* **Instructions for the task**
Go through the records and report each line in which the word "High" occurs.

[Document understanding data]
==================================================
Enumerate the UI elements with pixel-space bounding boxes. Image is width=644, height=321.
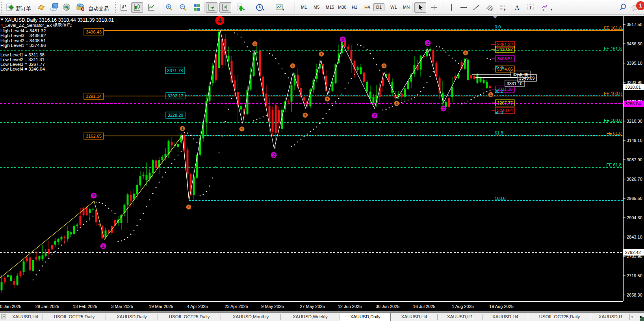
svg-text:2658.30: 2658.30	[627, 293, 642, 297]
svg-text:3291.14: 3291.14	[86, 94, 102, 99]
svg-text:A: A	[515, 4, 520, 11]
svg-text:2904.30: 2904.30	[627, 215, 642, 220]
svg-text:3349.09: 3349.09	[519, 76, 535, 80]
svg-text:12 Jun 2025: 12 Jun 2025	[338, 304, 362, 309]
svg-text:3292.17: 3292.17	[168, 93, 184, 98]
svg-text:T: T	[529, 5, 532, 10]
svg-text:1: 1	[181, 127, 183, 131]
svg-text:3408.51: 3408.51	[497, 56, 513, 61]
svg-text:23.6: 23.6	[495, 65, 503, 70]
svg-text:16 Jul 2025: 16 Jul 2025	[413, 304, 436, 309]
svg-text:XAUUSD,Daily 3316.16 3318.44: XAUUSD,Daily 3316.16 3318.44 3311.39 331…	[5, 17, 114, 23]
svg-text:3087.90: 3087.90	[627, 157, 642, 162]
svg-text:13 Feb 2025: 13 Feb 2025	[73, 304, 97, 309]
svg-text:3331.10: 3331.10	[507, 81, 523, 86]
svg-text:3517.50: 3517.50	[627, 22, 642, 27]
svg-text:61.8: 61.8	[495, 131, 503, 135]
svg-text:1: 1	[383, 64, 385, 68]
svg-text:3228.29: 3228.29	[168, 113, 184, 118]
svg-text:3267.77: 3267.77	[497, 101, 513, 105]
svg-text:23 Apr 2025: 23 Apr 2025	[225, 304, 248, 309]
svg-text:50.0: 50.0	[495, 110, 503, 115]
svg-text:2: 2	[273, 153, 275, 157]
svg-text:E: E	[491, 9, 493, 11]
svg-text:FE 161.8: FE 161.8	[604, 46, 622, 51]
svg-text:3210.30: 3210.30	[627, 119, 642, 123]
svg-text:Low Level1 = 3311.38: Low Level1 = 3311.38	[0, 52, 45, 57]
svg-text:2843.10: 2843.10	[627, 235, 642, 239]
svg-text:3456.30: 3456.30	[627, 41, 642, 46]
svg-text:27 May 2025: 27 May 2025	[300, 304, 325, 309]
svg-text:3496.43: 3496.43	[86, 30, 102, 34]
svg-text:1: 1	[304, 113, 306, 117]
svg-text:38.2: 38.2	[495, 89, 503, 93]
svg-text:3266.04: 3266.04	[625, 101, 641, 106]
svg-text:3318.01: 3318.01	[625, 85, 641, 90]
svg-text:0 Jan 2025: 0 Jan 2025	[0, 304, 21, 309]
svg-text:FE 100.0: FE 100.0	[604, 91, 622, 96]
svg-text:2: 2	[442, 106, 445, 111]
svg-text:2: 2	[427, 41, 429, 45]
svg-text:2: 2	[102, 244, 104, 248]
svg-text:Low Level2 = 3311.31: Low Level2 = 3311.31	[0, 57, 45, 62]
svg-text:High Level3 = 3438.92: High Level3 = 3438.92	[0, 33, 46, 38]
svg-text:FE 61.8: FE 61.8	[606, 162, 622, 167]
svg-text:High Level2 = 3408.51: High Level2 = 3408.51	[0, 38, 46, 43]
svg-text:FE 100.0: FE 100.0	[604, 118, 622, 123]
svg-text:4: 4	[218, 17, 222, 24]
svg-text:28 Jan 2025: 28 Jan 2025	[35, 304, 59, 309]
svg-text:1: 1	[187, 205, 189, 209]
svg-text:3371.78: 3371.78	[167, 68, 183, 73]
svg-text:3438.92: 3438.92	[497, 47, 513, 52]
svg-text:2719.50: 2719.50	[627, 273, 642, 278]
svg-text:19 Mar 2025: 19 Mar 2025	[149, 304, 173, 309]
svg-text:2792.42: 2792.42	[625, 250, 641, 255]
svg-text:19 Aug 2025: 19 Aug 2025	[489, 304, 514, 309]
svg-text:2: 2	[341, 37, 344, 42]
svg-text:1: 1	[320, 52, 322, 56]
svg-text:1: 1	[490, 93, 492, 97]
svg-text:FE 161.8: FE 161.8	[604, 26, 622, 30]
svg-text:1: 1	[254, 42, 256, 46]
svg-text:1 Aug 2025: 1 Aug 2025	[452, 304, 474, 309]
svg-text:FE 61.8: FE 61.8	[606, 131, 622, 136]
svg-text:3149.10: 3149.10	[627, 138, 642, 143]
svg-text:3162.65: 3162.65	[86, 134, 102, 138]
svg-text:30 Jun 2025: 30 Jun 2025	[376, 304, 400, 309]
svg-text:3 Mar 2025: 3 Mar 2025	[111, 304, 133, 309]
svg-text:1: 1	[326, 97, 328, 101]
svg-text:100.0: 100.0	[495, 196, 506, 201]
svg-text:0.0: 0.0	[495, 24, 501, 29]
svg-text:1: 1	[464, 51, 466, 55]
svg-text:4_Level_ZZ_Semafor_Ex 提示信息:: 4_Level_ZZ_Semafor_Ex 提示信息:	[0, 23, 72, 28]
svg-text:1: 1	[241, 127, 243, 131]
svg-text:1: 1	[395, 101, 397, 105]
svg-text:2: 2	[93, 193, 95, 198]
svg-text:Low Level4 = 3246.04: Low Level4 = 3246.04	[0, 67, 45, 71]
svg-text:Low Level3 = 3267.77: Low Level3 = 3267.77	[0, 62, 45, 67]
svg-text:High Level1 = 3374.66: High Level1 = 3374.66	[0, 43, 46, 48]
svg-text:1: 1	[291, 64, 293, 68]
svg-text:F: F	[504, 9, 506, 11]
svg-text:2965.50: 2965.50	[627, 196, 642, 201]
svg-text:3395.10: 3395.10	[627, 61, 642, 65]
svg-text:3026.70: 3026.70	[627, 177, 642, 181]
svg-text:4 Apr 2025: 4 Apr 2025	[187, 304, 208, 309]
svg-text:9 May 2025: 9 May 2025	[261, 304, 284, 309]
svg-text:High Level4 = 3451.32: High Level4 = 3451.32	[0, 28, 46, 33]
svg-text:2: 2	[373, 113, 376, 118]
==================================================
* **Task output**
svg-text:High Level3 = 3438.92: High Level3 = 3438.92	[0, 33, 46, 38]
svg-text:High Level2 = 3408.51: High Level2 = 3408.51	[0, 38, 46, 43]
svg-text:High Level1 = 3374.66: High Level1 = 3374.66	[0, 43, 46, 48]
svg-text:High Level4 = 3451.32: High Level4 = 3451.32	[0, 28, 46, 33]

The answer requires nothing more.